(Extracted page text data)
= = =

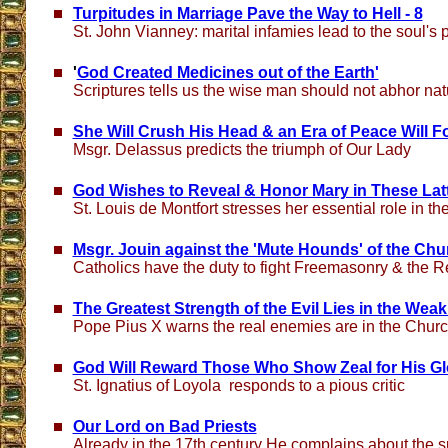
Turpitudes in Marriage Pave the Way to Hell - 8
St. John Vianney: marital infamies lead to the soul's 
'
God Created Medicines out of the Earth'
Scriptures tells us the wise man should not abhor na
She Will Crush His Head & an Era of Peace Will F
Msgr. Delassus predicts the triumph of Our Lady
God Wishes to Reveal & Honor Mary in These Lat
St. Louis de Montfort stresses her essential role in the
Msgr. Jouin against the 'Mute Hounds' of the Chu
Catholics have the duty to fight Freemasonry & the R
The Greatest Strength of the Evil Lies in the Wea
Pope Pius X warns the real enemies are in the Chur
God Will Reward Those Who Show Zeal for His Gl
St. Ignatius of Loyola responds to a pious critic
Our Lord on Bad Priests
Already in the 17th century He complains about the s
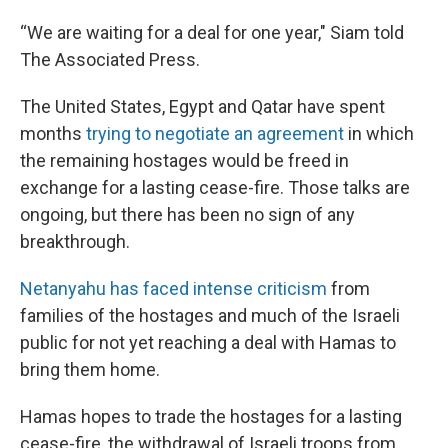
“We are waiting for a deal for one year," Siam told
The Associated Press.
The United States, Egypt and Qatar have spent
months
trying to negotiate an agreement
in which
the remaining hostages would be freed in
exchange for a lasting cease-fire. Those talks are
ongoing, but there has been no sign of any
breakthrough.
Netanyahu has faced intense criticism
from
families of the hostages and much of the Israeli
public for not yet reaching a deal with Hamas to
bring them home.
Hamas hopes to trade the hostages for a lasting
cease-fire, the withdrawal of Israeli troops from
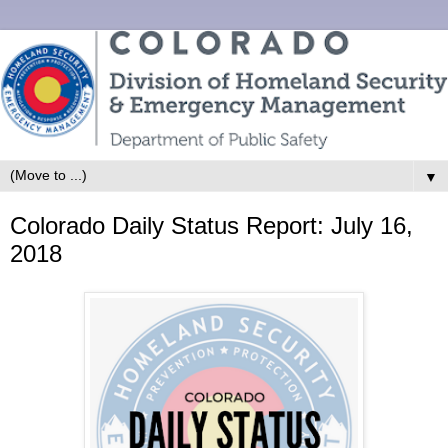
▼
Colorado Daily Status Report: July 16,
2018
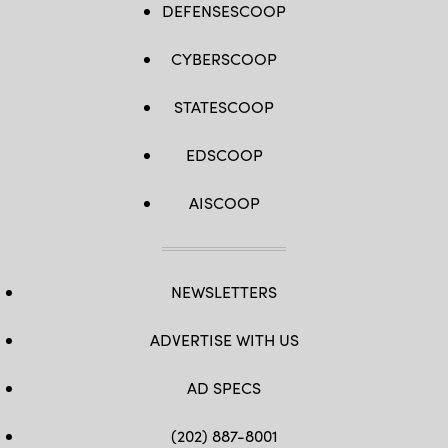
DEFENSESCOOP
CYBERSCOOP
STATESCOOP
EDSCOOP
AISCOOP
NEWSLETTERS
ADVERTISE WITH US
AD SPECS
(202) 887-8001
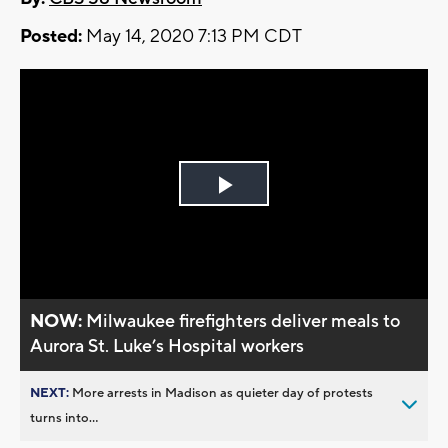
Posted:
May 14, 2020 7:13 PM CDT
Play
Video
NOW:
Milwaukee firefighters deliver meals to
Aurora St. Luke’s Hospital workers
NEXT:
More arrests in Madison as quieter day of protests
turns into...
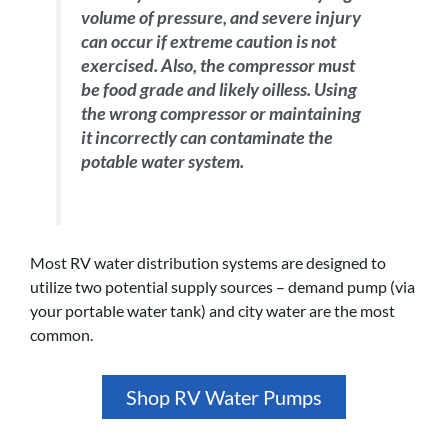
volume of pressure, and severe injury
can occur if extreme caution is not
exercised. Also, the compressor must
be food grade and likely oilless. Using
the wrong compressor or maintaining
it incorrectly can contaminate the
potable water system.
Most RV water distribution systems are designed to
utilize two potential supply sources – demand pump (via
your portable water tank) and city water are the most
common.
Shop RV Water Pumps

= = =

▸ WHAT YOU SHOULD DO: Output nothing except the lines from the one containing "Netanyahu has faced intense criticism" through the final line of the entries, repeated exactly and free of pictures.

▸ EXERCISE ANSWER:
Netanyahu has faced intense criticism
from
families of the hostages and much of the Israeli
public for not yet reaching a deal with Hamas to
bring them home.
Hamas hopes to trade the hostages for a lasting
cease-fire, the withdrawal of Israeli troops from
▼
Colorado Daily Status Report: July 16,
2018
DEFENSESCOOP
CYBERSCOOP
STATESCOOP
EDSCOOP
AISCOOP
NEWSLETTERS
ADVERTISE WITH US
AD SPECS
(202) 887-8001
Posted:
May 14, 2020 7:13 PM CDT
Play
Video
NOW:
Milwaukee firefighters deliver meals to
Aurora St. Luke’s Hospital workers
NEXT:
More arrests in Madison as quieter day of protests
turns into...
volume of pressure, and severe injury
can occur if extreme caution is not
exercised. Also, the compressor must
be food grade and likely oilless. Using
the wrong compressor or maintaining
it incorrectly can contaminate the
potable water system.
Most RV water distribution systems are designed to
utilize two potential supply sources – demand pump (via
your portable water tank) and city water are the most
common.
Shop RV Water Pumps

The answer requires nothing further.